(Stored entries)
= = = =

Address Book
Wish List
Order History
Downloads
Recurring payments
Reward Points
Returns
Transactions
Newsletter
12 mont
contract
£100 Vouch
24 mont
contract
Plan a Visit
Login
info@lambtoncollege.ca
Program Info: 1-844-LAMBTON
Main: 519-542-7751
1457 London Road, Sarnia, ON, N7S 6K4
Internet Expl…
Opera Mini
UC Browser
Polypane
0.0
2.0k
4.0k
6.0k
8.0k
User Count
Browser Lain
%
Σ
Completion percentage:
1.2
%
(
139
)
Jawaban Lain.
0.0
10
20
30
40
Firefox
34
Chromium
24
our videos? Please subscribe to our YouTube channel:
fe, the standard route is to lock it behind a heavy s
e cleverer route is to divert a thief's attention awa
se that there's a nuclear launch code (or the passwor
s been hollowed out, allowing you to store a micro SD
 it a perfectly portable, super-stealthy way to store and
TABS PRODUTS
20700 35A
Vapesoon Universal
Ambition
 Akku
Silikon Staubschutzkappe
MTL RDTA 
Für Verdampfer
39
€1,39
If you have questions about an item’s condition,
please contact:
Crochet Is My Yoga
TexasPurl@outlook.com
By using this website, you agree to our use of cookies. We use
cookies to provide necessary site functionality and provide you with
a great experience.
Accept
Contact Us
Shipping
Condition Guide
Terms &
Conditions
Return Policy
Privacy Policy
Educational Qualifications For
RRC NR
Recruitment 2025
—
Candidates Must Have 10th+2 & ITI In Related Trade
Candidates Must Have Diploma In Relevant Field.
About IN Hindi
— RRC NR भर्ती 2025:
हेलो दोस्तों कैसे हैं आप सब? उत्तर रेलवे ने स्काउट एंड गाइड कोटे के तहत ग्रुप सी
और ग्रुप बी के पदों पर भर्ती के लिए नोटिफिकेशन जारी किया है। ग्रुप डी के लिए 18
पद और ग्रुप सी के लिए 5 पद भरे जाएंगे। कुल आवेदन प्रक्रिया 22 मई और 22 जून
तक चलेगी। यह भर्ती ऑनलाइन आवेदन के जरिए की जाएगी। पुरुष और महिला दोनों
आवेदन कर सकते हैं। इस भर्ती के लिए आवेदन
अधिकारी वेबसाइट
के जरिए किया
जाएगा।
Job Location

= = = =

◆ **WHAT YOU ARE ASKED TO DO**: The answer is a portion of the data. Write out exactly the line with "s been hollowed" and all lines after it.

◆ **EXERCISE RESPONSE**:
s been hollowed out, allowing you to store a micro SD
 it a perfectly portable, super-stealthy way to store and
TABS PRODUTS
20700 35A
Vapesoon Universal
Ambition
 Akku
Silikon Staubschutzkappe
MTL RDTA 
Für Verdampfer
39
€1,39
If you have questions about an item’s condition,
please contact:
Crochet Is My Yoga
TexasPurl@outlook.com
By using this website, you agree to our use of cookies. We use
cookies to provide necessary site functionality and provide you with
a great experience.
Accept
Contact Us
Shipping
Condition Guide
Terms &
Conditions
Return Policy
Privacy Policy
Educational Qualifications For
RRC NR
Recruitment 2025
—
Candidates Must Have 10th+2 & ITI In Related Trade
Candidates Must Have Diploma In Relevant Field.
About IN Hindi
— RRC NR भर्ती 2025:
हेलो दोस्तों कैसे हैं आप सब? उत्तर रेलवे ने स्काउट एंड गाइड कोटे के तहत ग्रुप सी
और ग्रुप बी के पदों पर भर्ती के लिए नोटिफिकेशन जारी किया है। ग्रुप डी के लिए 18
पद और ग्रुप सी के लिए 5 पद भरे जाएंगे। कुल आवेदन प्रक्रिया 22 मई और 22 जून
तक चलेगी। यह भर्ती ऑनलाइन आवेदन के जरिए की जाएगी। पुरुष और महिला दोनों
आवेदन कर सकते हैं। इस भर्ती के लिए आवेदन
अधिकारी वेबसाइट
के जरिए किया
जाएगा।
Job Location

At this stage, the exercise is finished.